**Data shown:**
== Segment start ==

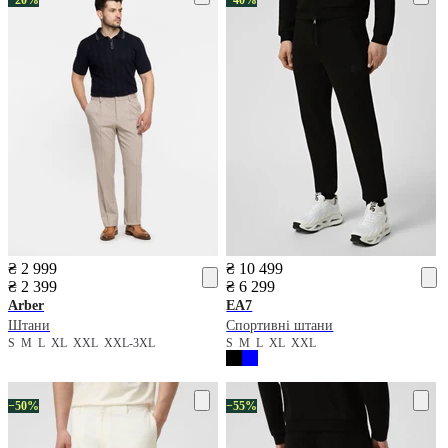
₴ 2 999
₴ 10 499
₴ 2 399
₴ 6 299
Arber
EA7
Штани
Спортивні штани
S
M
L
XL
XXL
XXL-3XL
S
M
L
XL
XXL
−50%
−55%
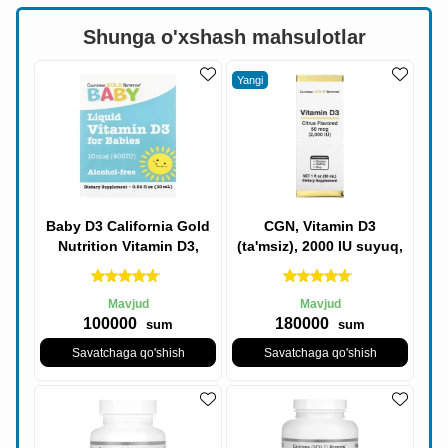
Shunga o'xshash mahsulotlar
Yangi
Baby D3 California Gold
CGN, Vitamin D3
Nutrition Vitamin D3,
(ta'msiz), 2000 IU suyuq,
Suyuq Vitamin D3, 400 IU,
30 ml
10 mkg,
Mavjud
Mavjud
100000
180000
sum
sum
Savatchaga qo'shish
Savatchaga qo'shish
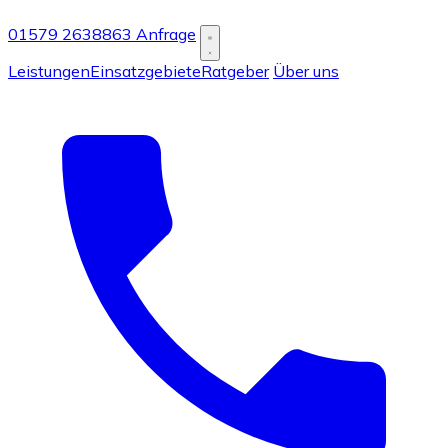
01579 2638863
Anfrage
Leistungen
Einsatzgebiete
Ratgeber
Über uns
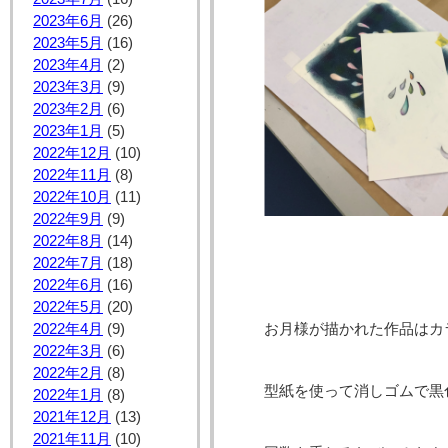
2023年6月
(26)
2023年5月
(16)
2023年4月
(2)
2023年3月
(9)
2023年2月
(6)
2023年1月
(5)
2022年12月
(10)
2022年11月
(8)
2022年10月
(11)
2022年9月
(9)
2022年8月
(14)
2022年7月
(18)
2022年6月
(16)
2022年5月
(20)
お月様が描かれた作品はカ
2022年4月
(9)
2022年3月
(6)
2022年2月
(8)
型紙を使って消しゴムで黒
2022年1月
(8)
2021年12月
(13)
2021年11月
(10)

== Segment end ==

**Exercise description:** Give the number of lines in the listing above that hold the string "Vitamin", with nothing else.

**Written response:** 3